I’ve been negligent in chronicling my automotive rants lately, having
gotten sucked into that swirling vortex that is daily-living.
Additionally, there is a new phenomenon in play that baffles me and
commands my attention. In a country fraught with racial tensions, economic woes
and (ugh) political campaigns we now seem to market shootings as if they were
reality TV. Not to be outshined by these horrible news-events turned
entertainment, our political leadership, incumbent and prospective, use the opportunity
of human tragedy to posture and push their agenda. I find the rancor repugnant.
I still want to believe America is better than all this, that she has value
other than what self-advancement we can squeeze out of divisiveness…. Maybe
that day is done, so let’s just have Hillary and The Donald duke it out on
American Ninja Warrior. It’s what we want anyway.
On May 7 Joshua Brown lost his life as his Tesla, at full highway
speed, drove under a tractor semi-trailer pulling across the road. Brown was
operating the vehicle in “autopilot” mode, which is a technological pit-stop
before we hit full car automation. This technology allows the car to maintain
lane, speed and brake as required during highway cruise. NHTSA and Tesla both
still have this incident on the half-shell, but it has been assumed the car
didn’t brake itself as it didn’t recognize the light colored trailer against
the bright sky. To little contrast for it to differentiate the threat.
Tesla reiterates that that the driver is ultimately responsible for the
car’s (or technology’s) usage. Yes, and as a manager I am responsible for the
performance of my assigned employees. This doesn’t mean I think out every move
they make or control every event of their day. I “trust” that they understand
their tasks and that they will involve me if they don’t. I put someone in place
to perform a task, so I let them perform it. Likely regardless of what legal
releases Mr. Brown signed at the dealership, this was his understanding of his
car’s technology as well. He trusted it would do what it was designed to do.
Back to the cost: So here we have a situation where an individual mistakenly
entrusted a technology with a critical task to the loss of his own life. By his
reasoning and past experience, the car would do what it had to do, go down the
road and leave him out of the mix. NHTSA’s most recent published records are
2014 data, but in that year 32,675 people lost their life in automotive accidents.
About 90 funerals a day. By way of contrast, in 2013 (CDC’s latest stats),
11,208 people lost their lives due to firearms in our 50 states; this data
includes malicious intent, accidental and defensive loss of life.
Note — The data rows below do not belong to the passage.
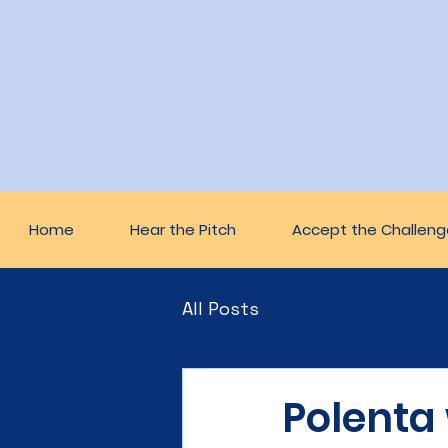
Home
Hear the Pitch
Accept the Challeng
All Posts
Polenta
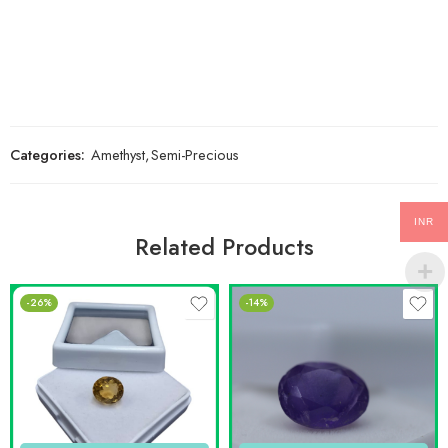
Categories:
Amethyst
,
Semi-Precious
INR
Related Products
-26%
-14%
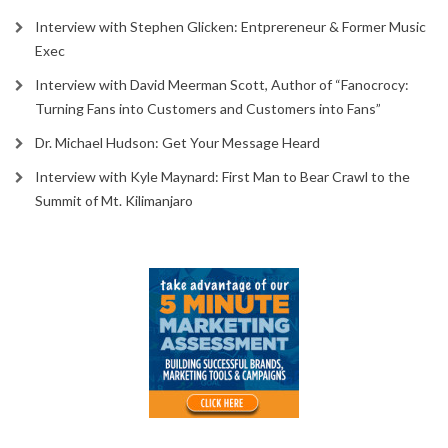
Interview with Stephen Glicken: Entprereneur & Former Music
Exec
Interview with David Meerman Scott, Author of “Fanocrocy:
Turning Fans into Customers and Customers into Fans”
Dr. Michael Hudson: Get Your Message Heard
Interview with Kyle Maynard: First Man to Bear Crawl to the
Summit of Mt. Kilimanjaro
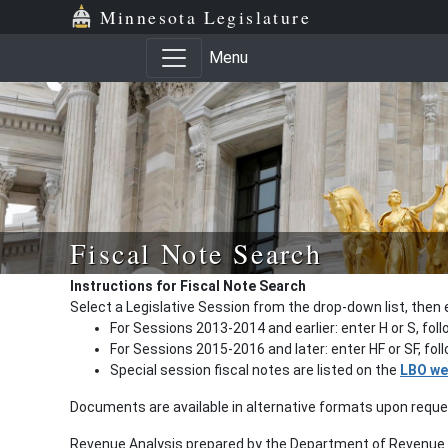
Minnesota Legislature
Menu
Fiscal Note Search
Instructions for Fiscal Note Search
Select a Legislative Session from the drop-down list, then 
For Sessions 2013-2014 and earlier: enter H or S, fol
For Sessions 2015-2016 and later: enter HF or SF, fo
Special session fiscal notes are listed on the
LBO we
Documents are available in alternative formats upon requ
Revenue Analysis prepared by the Department of Revenue a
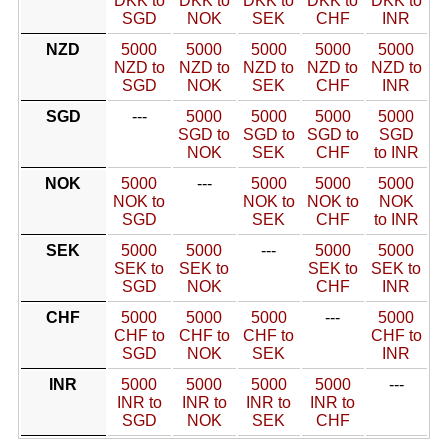
DKK to
DKK to
DKK to
DKK to
DKK to
SGD
NOK
SEK
CHF
INR
NZD
5000
5000
5000
5000
5000
NZD to
NZD to
NZD to
NZD to
NZD to
SGD
NOK
SEK
CHF
INR
SGD
---
5000
5000
5000
5000
SGD to
SGD to
SGD to
SGD
NOK
SEK
CHF
to INR
NOK
5000
---
5000
5000
5000
NOK to
NOK to
NOK to
NOK
SGD
SEK
CHF
to INR
SEK
5000
5000
---
5000
5000
SEK to
SEK to
SEK to
SEK to
SGD
NOK
CHF
INR
CHF
5000
5000
5000
---
5000
CHF to
CHF to
CHF to
CHF to
SGD
NOK
SEK
INR
INR
5000
5000
5000
5000
---
INR to
INR to
INR to
INR to
SGD
NOK
SEK
CHF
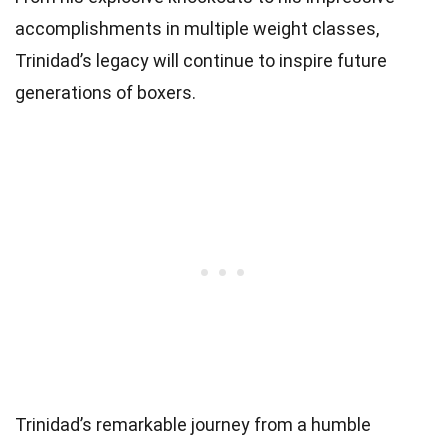
accomplishments in multiple weight classes,
Trinidad’s legacy will continue to inspire future
generations of boxers.
Trinidad’s remarkable journey from a humble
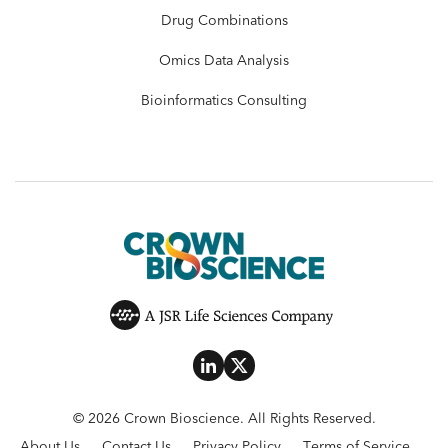
Drug Combinations
Omics Data Analysis
Bioinformatics Consulting
© 2026 Crown Bioscience. All Rights Reserved.
About Us
Contact Us
Privacy Policy
Terms of Service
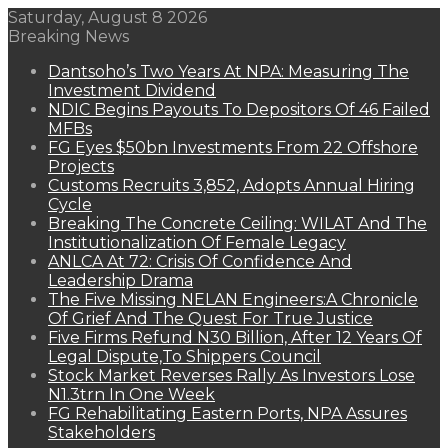
Saturday, August 8 2026
Breaking News
Dantsoho’s Two Years At NPA: Measuring The
Investment Dividend
NDIC Begins Payouts To Depositors Of 46 Failed
MFBs
FG Eyes $50bn Investments From 22 Offshore
Projects
Customs Recruits 3,852, Adopts Annual Hiring
Cycle
Breaking The Concrete Ceiling: WILAT And The
Institutionalization Of Female Legacy
ANLCA At 72: Crisis Of Confidence And
Leadership Drama
The Five Missing NELAN Engineers:A Chronicle
Of Grief And The Quest For True Justice
Five Firms Refund N30 Billion, After 12 Years Of
Legal Dispute,To Shippers Council
Stock Market Reverses Rally As Investors Lose
N1.3trn In One Week
FG Rehabilitating Eastern Ports, NPA Assures
Stakeholders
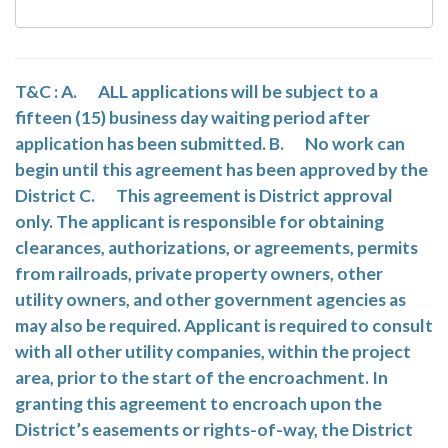
T&C : A. ALL applications will be subject to a
fifteen (15) business day waiting period after
application has been submitted. B. No work can
begin until this agreement has been approved by the
District C. This agreement is District approval
only. The applicant is responsible for obtaining
clearances, authorizations, or agreements, permits
from railroads, private property owners, other
utility owners, and other government agencies as
may also be required. Applicant is required to consult
with all other utility companies, within the project
area, prior to the start of the encroachment. In
granting this agreement to encroach upon the
District’s easements or rights-of-way, the District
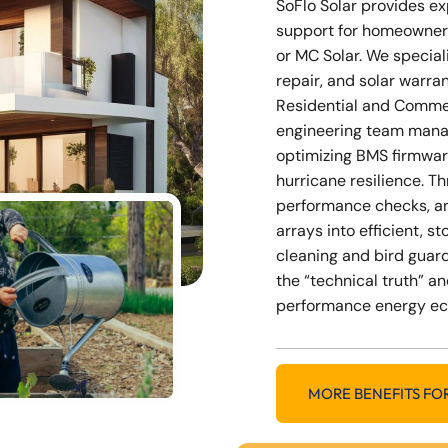
SoFlo Solar provides e
support for homeowner
or MC Solar. We special
repair, and solar warra
Residential and Commer
engineering team mana
optimizing BMS firmwar
hurricane resilience. 
performance checks, a
arrays into efficient, 
cleaning and bird guard
the “technical truth” an
performance energy e
MORE BENEFITS FO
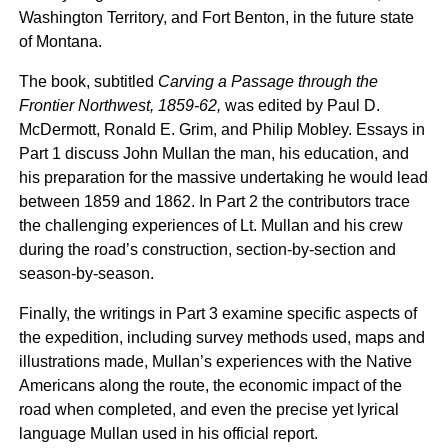
Washington Territory, and Fort Benton, in the future state
of Montana.
The book, subtitled
Carving a Passage through the
Frontier Northwest, 1859-62,
was edited by Paul D.
McDermott, Ronald E. Grim, and Philip Mobley. Essays in
Part 1 discuss John Mullan the man, his education, and
his preparation for the massive undertaking he would lead
between 1859 and 1862. In Part 2 the contributors trace
the challenging experiences of Lt. Mullan and his crew
during the road’s construction, section-by-section and
season-by-season.
Finally, the writings in Part 3 examine specific aspects of
the expedition, including survey methods used, maps and
illustrations made, Mullan’s experiences with the Native
Americans along the route, the economic impact of the
road when completed, and even the precise yet lyrical
language Mullan used in his official report.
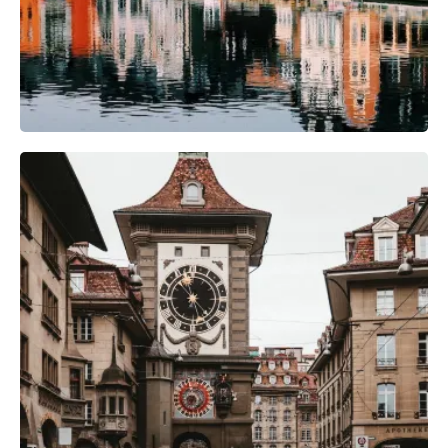
Photography Gear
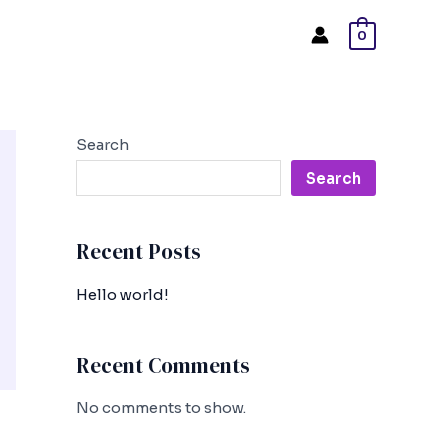
0
Search
Search
Recent Posts
Hello world!
Recent Comments
No comments to show.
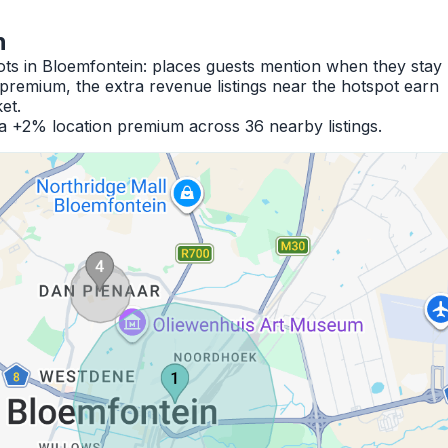
n
ots in Bloemfontein: places guests mention when they stay
premium, the extra revenue listings near the hotspot earn
et.
 a +2% location premium across 36 nearby listings.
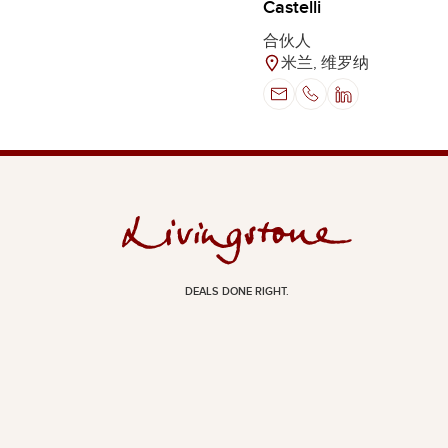
Castelli
合伙人
米兰, 维罗纳
DEALS DONE RIGHT.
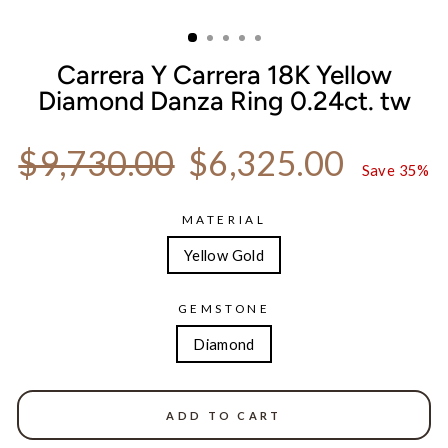
CLOSE
(ESC)
Carrera Y Carrera 18K Yellow
Diamond Danza Ring 0.24ct. tw
Regular price
Sale price
$9,730.00
$6,325.00
Save 35%
MATERIAL
Yellow Gold
GEMSTONE
Diamond
ADD TO CART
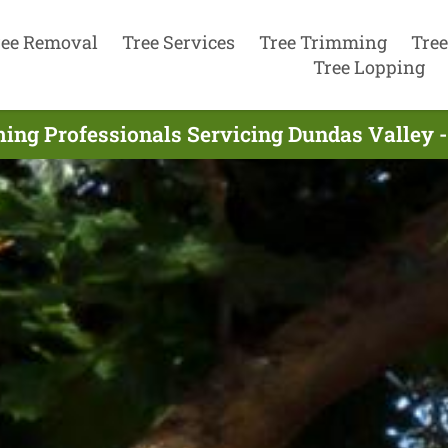
ree Removal
Tree Services
Tree Trimming
Tree
Tree Lopping
ing Professionals Servicing Dundas Valley -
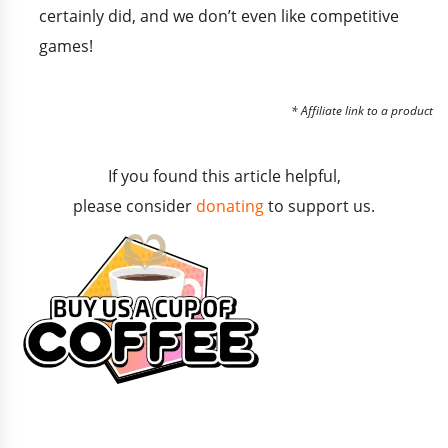
certainly did, and we don’t even like competitive
games!
* Affiliate link to a product
If you found this article helpful,
please consider
donating
to support us.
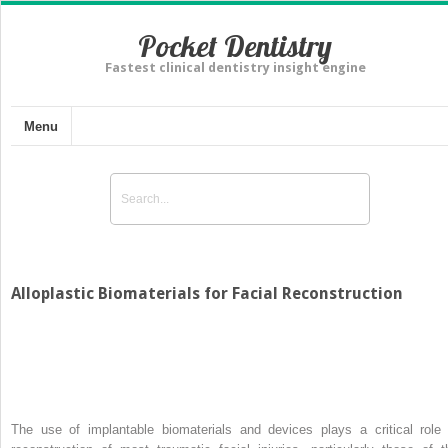
Pocket Dentistry
Fastest clinical dentistry insight engine
Menu
Alloplastic Biomaterials for Facial Reconstruction
The use of implantable biomaterials and devices plays a critical role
And here’s the rub; Automotive
or firearm causes, these people lost their lives; often through no fault of
their own, or sometimes due to poor choices… sometimes just being in the wrong
place at the wrong time. I suspect a husband
or wife, mother or father, son or daughter feels no less grief regardless of
the cause of their loved one’s death. The tears don’t suddenly evaporate as
they exclaim “oh, it was only a car”! Automotive deaths don’t drive TV ratings
or make viable campaign fodder I guess.
Automated cars will bone up their act one day, getting more proactive,
less prone to failure and “safer”. But regardless how automated and “safe” they
get, there will still be deaths. People will use them; with all the poorly
informed decisions that go along with personhood. We may not care for the
answer, but ultimately Tesla is right, we alone are responsible for how we use
the technology. So regardless of the technology, let’s use it responsibly.